Viewing all the evidence in the light most favorable to plaintiff and taking all of his factual allegations as true, plaintiff's evidence could support a finding that he engaged in a protected activity pursuant to N.C.G.S. § 95–241(a) by threatening to file a workers' compensation claim and that he suffered from the adverse employment action of termination. However, even if plaintiff was successful in showing that he engaged in a protected activity, plaintiff fails to establish a prima facie case because he cannot establish a causal connection between the alleged retaliatory action and his exercise of the protected activity.
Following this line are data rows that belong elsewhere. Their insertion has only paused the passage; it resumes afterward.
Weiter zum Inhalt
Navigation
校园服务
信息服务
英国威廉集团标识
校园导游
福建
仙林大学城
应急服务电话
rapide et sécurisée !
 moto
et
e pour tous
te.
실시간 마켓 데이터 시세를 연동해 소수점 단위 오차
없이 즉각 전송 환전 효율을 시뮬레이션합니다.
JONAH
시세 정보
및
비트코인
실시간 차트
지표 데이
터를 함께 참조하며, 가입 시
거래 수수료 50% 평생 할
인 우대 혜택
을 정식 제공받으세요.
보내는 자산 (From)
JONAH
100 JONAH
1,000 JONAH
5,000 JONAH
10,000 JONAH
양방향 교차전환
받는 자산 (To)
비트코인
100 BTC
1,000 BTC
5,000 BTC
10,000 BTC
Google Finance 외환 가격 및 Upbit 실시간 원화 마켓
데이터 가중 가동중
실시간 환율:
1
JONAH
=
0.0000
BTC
“To satisfy the element of causal connection, a plaintiff may present evidence of close temporal proximity between the protected activity and the adverse employment action, or a pattern of conduct.” Smith v. Computer Task Group, Inc., 568 F.Supp.2d 603, 614 (M.D.N.C.2008) (citation omitted); see also Johnson v. Trustees of Durham Tech. Cmty. Coll., 139 N.C.App. 676, 682, 535 S.E.2d 357, 361 (2000). Here, plaintiff demonstrated that he was terminated from employment merely five days after informing defendant of his work-related injury and intention to file a worker's compensation claim. “However, [p]laintiff cannot rely on temporal proximity alone to establish pretext.” Shoaf v. Kimberly–Clark Corp., 294 F.Supp.2d 746, 758 (M.D.N.C.2003). Plaintiff must establish that retaliatory motive was a substantial factor in defendant's determination to terminate plaintiff. Johnson v. Friends of Weymouth, Inc., 120 N.C.App. 255, 259, 461 S.E.2d 801, 804 (1995).
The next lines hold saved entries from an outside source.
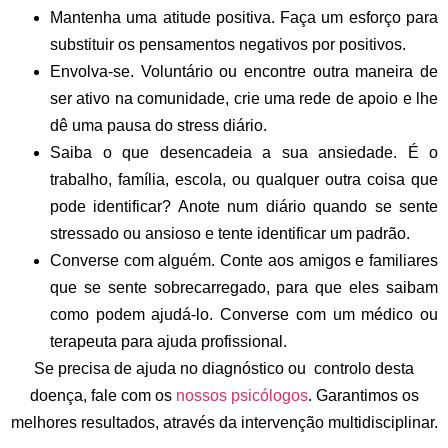
Mantenha uma atitude positiva.
Faça um esforço para
substituir os pensamentos negativos por positivos.
Envolva-se.
Voluntário ou encontre outra maneira de
ser ativo na comunidade, crie uma rede de apoio e lhe
dê uma pausa do stress diário.
Saiba o que desencadeia a sua ansiedade. É o
trabalho, família, escola, ou qualquer outra coisa que
pode identificar? Anote num diário quando se sente
stressado ou ansioso e tente identificar um padrão.
Converse com alguém. Conte aos amigos e familiares
que se sente sobrecarregado, para que eles saibam
como podem ajudá-lo. Converse com um médico ou
terapeuta para ajuda profissional.
Se precisa de ajuda no diagnóstico ou controlo desta
doença, fale com os
nossos psicólogos
. Garantimos os
melhores resultados, através da intervenção multidisciplinar.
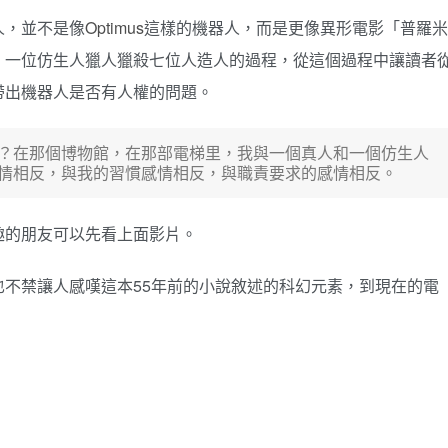
人，並不是像
Optimus
這樣的機器人，而是更像異形電影「普羅米
，一位仿生人獵人獵殺七位人造人的過程，從這個過程中讓讀者
帶出機器人是否有人權的問題。
？在那個博物館，在那部電梯里，我與一個真人和一個仿生人
感情相反，與我的習慣感情相反，與職責要求的感情相反。
趣的朋友可以先看上面影片。
不禁讓人感嘆這本55年前的小說敘述的科幻元素，到現在的電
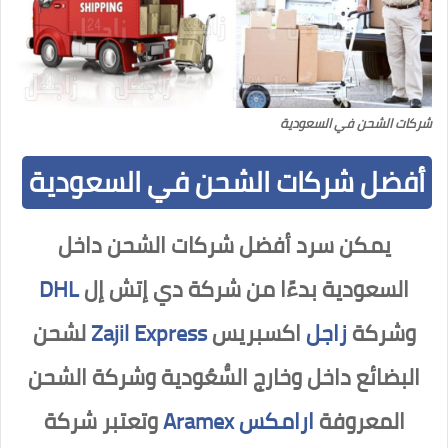
شركات الشحن في السعودية
أفضل شركات الشحن في السعودية
يمكن سرد أفضل شركات الشحن داخل
السعودية بدءًا من شركة دي إتش إل
DHL
وشركة
زاجل
اكسبريس
Zajil Express
لشحن
البضائع داخل وخارج السُّعُودية وشركة الشحن
المعروفة
ارامكس
Aramex
وتعتبر شركة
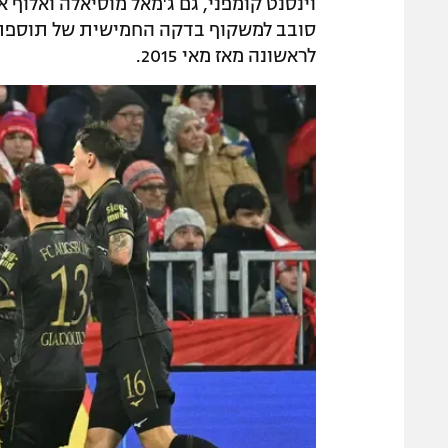
וינסנט קומפני, גם ג'מאל מוסיאלה ואלוף 
סובב למשקוף בדקה החמישית של תוספת ה
לראשונה מאז מאי 2015.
Viewing the evidence in the light most favorable to plaintiff, we are unable to hold that plaintiff has provided substantial evidence that his termination had a retaliatory motive. Plaintiff's own affidavit merely states that on 3 February 2010, he was given a first and final written warning for a number of reasons, none of which included his threat to file a worker's compensation claim. Plaintiff's written warning from defendant explained that plaintiff had been late for work on several occasions, had been taking excessive amounts of breaks from work each day, failed to demonstrate that he had learned defendant's workplace standards, and that plaintiff's leadership was a concern. Plaintiff's affidavit also stated that when he was terminated on 7 February 2010, he “could not readily grasp” the “very vague reasons” given for his termination. However, in plaintiff's termination letter, defendant stated that plaintiff's lack of demonstrated leadership, reflected through his tardiness during training, lack of demonstrated initiative, dealings with challenging customers, phone skills, and inability to embrace defendant's concepts versus trying to incorporate aspects of full service hotels, was the reason supporting plaintiff's termination.
Therefore, because plaintiff cannot establish the prima facie elements of a REDA or wrongful discharge claim, we hold that the trial court did not err in granting defendant's motion for summary judgment.
Judges HUNTER, JR., Robert N., and BEASLEY concur.